What to work on >>
The required response is the number of lines in the entries that include the word "helt", with nothing added.

Saved data entries >>

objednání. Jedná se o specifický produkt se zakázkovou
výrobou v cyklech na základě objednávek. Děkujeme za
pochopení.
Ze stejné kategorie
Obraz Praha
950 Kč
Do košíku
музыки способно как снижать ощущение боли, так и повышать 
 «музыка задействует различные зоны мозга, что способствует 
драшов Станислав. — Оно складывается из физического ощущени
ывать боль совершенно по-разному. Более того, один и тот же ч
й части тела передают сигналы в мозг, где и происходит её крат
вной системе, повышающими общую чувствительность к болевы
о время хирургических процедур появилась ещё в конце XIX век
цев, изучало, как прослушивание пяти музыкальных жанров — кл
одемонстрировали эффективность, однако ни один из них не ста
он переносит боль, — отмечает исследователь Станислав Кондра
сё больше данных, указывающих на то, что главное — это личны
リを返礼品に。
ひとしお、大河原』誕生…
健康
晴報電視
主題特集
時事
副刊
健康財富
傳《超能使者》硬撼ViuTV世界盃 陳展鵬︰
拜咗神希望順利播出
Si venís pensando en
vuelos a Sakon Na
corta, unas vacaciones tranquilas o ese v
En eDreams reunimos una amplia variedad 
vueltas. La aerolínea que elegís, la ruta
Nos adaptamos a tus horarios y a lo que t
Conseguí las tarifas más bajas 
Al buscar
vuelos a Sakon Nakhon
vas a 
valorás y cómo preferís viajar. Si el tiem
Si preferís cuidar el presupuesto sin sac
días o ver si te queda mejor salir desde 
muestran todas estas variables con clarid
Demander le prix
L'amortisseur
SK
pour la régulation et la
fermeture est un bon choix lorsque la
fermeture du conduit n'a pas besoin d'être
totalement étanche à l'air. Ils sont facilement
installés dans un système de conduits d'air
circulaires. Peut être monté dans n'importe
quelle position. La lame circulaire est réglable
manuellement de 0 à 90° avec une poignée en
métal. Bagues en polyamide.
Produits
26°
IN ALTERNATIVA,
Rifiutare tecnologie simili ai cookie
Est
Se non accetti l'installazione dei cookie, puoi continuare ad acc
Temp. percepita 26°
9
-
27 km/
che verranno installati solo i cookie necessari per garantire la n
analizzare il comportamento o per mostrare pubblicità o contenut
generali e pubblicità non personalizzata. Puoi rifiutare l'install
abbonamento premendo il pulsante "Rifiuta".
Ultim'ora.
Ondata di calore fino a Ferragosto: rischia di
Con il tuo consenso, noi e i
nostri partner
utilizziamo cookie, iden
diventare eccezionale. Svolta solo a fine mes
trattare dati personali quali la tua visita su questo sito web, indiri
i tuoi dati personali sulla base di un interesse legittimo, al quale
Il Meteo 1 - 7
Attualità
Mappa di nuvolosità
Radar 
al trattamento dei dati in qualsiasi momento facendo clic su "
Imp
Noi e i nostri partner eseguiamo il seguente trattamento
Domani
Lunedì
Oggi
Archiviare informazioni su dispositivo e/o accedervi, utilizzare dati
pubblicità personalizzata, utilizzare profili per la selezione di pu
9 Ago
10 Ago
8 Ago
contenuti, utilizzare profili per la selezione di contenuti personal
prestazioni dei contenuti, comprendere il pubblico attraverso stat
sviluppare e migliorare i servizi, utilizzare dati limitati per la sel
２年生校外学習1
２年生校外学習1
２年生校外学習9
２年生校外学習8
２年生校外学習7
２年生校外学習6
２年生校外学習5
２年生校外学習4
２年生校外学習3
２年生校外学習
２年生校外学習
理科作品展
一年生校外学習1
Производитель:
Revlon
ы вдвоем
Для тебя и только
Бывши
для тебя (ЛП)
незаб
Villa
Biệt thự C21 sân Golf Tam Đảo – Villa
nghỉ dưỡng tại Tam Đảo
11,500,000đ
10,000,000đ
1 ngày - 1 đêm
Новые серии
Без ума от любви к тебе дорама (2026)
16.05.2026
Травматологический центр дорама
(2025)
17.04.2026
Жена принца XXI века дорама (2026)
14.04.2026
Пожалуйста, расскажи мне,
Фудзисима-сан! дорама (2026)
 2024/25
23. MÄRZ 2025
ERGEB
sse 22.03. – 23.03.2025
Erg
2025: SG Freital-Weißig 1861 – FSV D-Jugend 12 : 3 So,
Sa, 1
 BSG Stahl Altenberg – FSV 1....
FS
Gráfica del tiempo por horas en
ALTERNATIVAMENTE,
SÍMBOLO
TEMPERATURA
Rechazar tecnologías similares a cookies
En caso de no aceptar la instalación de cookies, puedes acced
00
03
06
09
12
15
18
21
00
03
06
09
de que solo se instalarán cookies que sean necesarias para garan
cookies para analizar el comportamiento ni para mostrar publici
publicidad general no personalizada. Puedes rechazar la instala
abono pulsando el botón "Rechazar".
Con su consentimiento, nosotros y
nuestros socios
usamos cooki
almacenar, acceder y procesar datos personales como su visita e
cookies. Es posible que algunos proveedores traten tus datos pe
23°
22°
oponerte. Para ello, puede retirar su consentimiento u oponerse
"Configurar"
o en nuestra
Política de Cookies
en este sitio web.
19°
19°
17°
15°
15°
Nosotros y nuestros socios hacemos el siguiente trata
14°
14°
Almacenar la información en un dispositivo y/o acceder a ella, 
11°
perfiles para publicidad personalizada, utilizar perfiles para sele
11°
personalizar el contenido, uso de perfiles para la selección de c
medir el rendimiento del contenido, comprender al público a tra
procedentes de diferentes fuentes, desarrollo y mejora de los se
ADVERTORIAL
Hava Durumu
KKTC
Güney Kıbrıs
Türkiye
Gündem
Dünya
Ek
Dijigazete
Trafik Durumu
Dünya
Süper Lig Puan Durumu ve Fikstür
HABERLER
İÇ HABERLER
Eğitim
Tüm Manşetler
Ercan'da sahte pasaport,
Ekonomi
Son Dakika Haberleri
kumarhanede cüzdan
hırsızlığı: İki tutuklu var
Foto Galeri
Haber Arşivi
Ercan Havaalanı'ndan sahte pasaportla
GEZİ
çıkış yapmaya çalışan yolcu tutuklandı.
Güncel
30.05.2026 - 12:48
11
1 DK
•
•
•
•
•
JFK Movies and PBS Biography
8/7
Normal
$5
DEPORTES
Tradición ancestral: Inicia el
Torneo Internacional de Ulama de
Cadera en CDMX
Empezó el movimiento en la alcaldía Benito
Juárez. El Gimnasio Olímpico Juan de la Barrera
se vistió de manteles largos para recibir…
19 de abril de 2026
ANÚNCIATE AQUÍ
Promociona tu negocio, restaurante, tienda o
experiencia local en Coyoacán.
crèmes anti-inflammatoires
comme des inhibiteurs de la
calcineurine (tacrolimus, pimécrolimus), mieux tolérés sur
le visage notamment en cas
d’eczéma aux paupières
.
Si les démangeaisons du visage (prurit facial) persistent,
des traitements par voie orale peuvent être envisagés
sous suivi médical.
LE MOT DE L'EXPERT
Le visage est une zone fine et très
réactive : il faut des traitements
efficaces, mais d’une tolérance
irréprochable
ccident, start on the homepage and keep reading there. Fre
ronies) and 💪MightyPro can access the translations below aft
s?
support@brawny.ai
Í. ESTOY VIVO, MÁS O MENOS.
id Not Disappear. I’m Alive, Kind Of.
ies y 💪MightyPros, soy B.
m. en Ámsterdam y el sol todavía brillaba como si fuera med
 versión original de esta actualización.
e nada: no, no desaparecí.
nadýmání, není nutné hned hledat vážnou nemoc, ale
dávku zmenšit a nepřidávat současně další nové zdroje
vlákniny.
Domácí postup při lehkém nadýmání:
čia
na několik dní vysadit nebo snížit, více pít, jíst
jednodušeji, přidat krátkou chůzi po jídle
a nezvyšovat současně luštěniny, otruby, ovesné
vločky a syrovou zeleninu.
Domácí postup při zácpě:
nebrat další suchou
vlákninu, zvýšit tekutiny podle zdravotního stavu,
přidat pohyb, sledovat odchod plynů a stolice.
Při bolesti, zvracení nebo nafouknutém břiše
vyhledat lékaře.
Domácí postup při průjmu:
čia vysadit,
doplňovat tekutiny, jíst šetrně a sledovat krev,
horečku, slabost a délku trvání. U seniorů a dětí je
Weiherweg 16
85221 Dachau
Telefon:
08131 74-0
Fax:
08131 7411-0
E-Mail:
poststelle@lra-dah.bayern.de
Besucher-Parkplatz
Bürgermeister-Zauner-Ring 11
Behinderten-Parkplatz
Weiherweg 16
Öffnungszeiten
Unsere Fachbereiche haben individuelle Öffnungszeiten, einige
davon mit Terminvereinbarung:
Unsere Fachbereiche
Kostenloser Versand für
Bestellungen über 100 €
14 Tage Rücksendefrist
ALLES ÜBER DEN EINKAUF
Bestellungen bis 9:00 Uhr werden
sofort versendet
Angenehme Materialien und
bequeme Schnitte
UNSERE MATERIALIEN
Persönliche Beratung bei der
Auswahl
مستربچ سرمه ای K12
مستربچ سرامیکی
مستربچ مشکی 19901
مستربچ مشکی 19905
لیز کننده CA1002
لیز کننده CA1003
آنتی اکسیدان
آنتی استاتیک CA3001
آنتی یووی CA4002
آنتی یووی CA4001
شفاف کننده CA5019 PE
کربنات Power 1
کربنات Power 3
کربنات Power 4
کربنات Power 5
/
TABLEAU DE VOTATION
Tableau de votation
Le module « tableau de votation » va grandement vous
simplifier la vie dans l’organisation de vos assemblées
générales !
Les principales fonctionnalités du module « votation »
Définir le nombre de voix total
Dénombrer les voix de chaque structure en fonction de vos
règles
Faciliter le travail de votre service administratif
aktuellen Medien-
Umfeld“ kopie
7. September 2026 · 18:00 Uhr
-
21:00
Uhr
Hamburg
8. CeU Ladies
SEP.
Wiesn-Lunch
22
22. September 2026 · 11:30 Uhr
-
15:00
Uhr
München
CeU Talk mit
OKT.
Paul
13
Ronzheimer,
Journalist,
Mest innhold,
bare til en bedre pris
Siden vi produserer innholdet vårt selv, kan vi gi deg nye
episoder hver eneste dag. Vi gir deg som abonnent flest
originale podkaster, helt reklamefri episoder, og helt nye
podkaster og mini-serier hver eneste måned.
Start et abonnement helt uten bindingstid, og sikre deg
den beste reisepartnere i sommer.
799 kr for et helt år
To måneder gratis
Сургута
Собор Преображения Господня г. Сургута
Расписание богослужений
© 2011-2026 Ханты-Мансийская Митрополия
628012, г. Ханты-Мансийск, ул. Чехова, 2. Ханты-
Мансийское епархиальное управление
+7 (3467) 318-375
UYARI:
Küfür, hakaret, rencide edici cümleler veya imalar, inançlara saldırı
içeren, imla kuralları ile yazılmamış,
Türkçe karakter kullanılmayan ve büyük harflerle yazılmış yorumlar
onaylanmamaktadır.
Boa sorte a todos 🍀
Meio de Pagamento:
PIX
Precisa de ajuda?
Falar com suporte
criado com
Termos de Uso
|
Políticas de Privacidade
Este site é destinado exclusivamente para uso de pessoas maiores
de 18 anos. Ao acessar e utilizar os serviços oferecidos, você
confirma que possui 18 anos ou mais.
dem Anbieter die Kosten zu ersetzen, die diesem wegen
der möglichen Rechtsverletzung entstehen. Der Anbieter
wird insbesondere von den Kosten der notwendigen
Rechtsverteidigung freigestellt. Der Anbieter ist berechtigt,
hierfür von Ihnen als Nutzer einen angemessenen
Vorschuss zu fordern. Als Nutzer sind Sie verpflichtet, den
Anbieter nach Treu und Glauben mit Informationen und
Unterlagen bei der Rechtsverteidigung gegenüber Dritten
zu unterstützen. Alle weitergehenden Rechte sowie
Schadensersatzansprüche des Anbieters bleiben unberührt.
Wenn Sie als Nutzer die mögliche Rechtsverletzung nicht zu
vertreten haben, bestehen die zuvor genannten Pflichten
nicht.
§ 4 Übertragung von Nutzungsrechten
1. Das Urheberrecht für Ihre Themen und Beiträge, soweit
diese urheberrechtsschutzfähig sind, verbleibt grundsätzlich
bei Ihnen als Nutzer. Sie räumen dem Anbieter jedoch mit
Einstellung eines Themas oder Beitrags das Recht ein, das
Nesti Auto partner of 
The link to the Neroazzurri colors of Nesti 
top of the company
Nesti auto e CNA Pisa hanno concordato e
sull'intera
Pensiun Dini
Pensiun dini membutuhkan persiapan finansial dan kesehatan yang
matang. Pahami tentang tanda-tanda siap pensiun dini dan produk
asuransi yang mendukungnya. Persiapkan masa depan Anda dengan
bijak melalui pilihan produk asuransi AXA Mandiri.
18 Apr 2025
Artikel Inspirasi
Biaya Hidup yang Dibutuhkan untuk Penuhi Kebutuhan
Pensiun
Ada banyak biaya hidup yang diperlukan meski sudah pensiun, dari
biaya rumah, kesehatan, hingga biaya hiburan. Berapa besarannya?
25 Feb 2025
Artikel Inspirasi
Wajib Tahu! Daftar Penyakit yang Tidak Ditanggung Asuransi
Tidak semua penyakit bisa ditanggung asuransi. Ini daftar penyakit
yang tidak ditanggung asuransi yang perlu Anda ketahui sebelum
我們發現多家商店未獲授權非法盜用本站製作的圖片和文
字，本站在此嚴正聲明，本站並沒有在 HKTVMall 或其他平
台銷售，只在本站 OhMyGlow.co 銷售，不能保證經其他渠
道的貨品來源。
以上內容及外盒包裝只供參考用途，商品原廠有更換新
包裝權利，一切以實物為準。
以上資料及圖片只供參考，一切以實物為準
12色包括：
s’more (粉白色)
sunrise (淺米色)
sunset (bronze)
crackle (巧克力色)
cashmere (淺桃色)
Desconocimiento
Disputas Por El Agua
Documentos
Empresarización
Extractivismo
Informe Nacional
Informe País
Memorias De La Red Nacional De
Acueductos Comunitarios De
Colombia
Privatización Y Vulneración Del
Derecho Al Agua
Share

Solution to this task >>
3